Page-level text extractions:
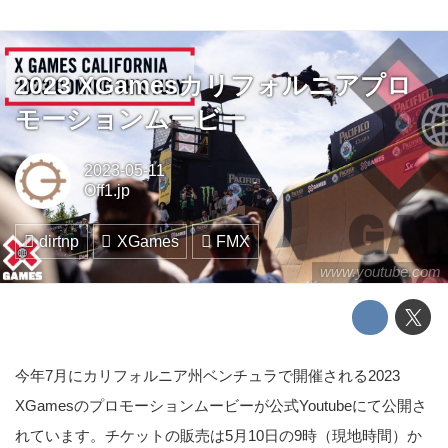
2023 XGamesカリフォルニアプロ
モーションムービー
2023-05-11
Off1.jp
dirtnp
XGames
FMX
www.youtube.com
今年7月にカリフォルニア州ベンチュラで開催される2023
XGamesのプロモーションムービーが公式Youtubeにて公開さ
れています。チケットの販売は5月10日の9時（現地時間）か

EXERCISE AIM:
When you repeat the data, keep every line exact and drop the images.

TASK RESULT:
2023 XGamesカリフォルニアプロ
モーションムービー
2023-05-11
Off1.jp
dirtnp
XGames
FMX
www.youtube.com
今年7月にカリフォルニア州ベンチュラで開催される2023
XGamesのプロモーションムービーが公式Youtubeにて公開さ
れています。チケットの販売は5月10日の9時（現地時間）か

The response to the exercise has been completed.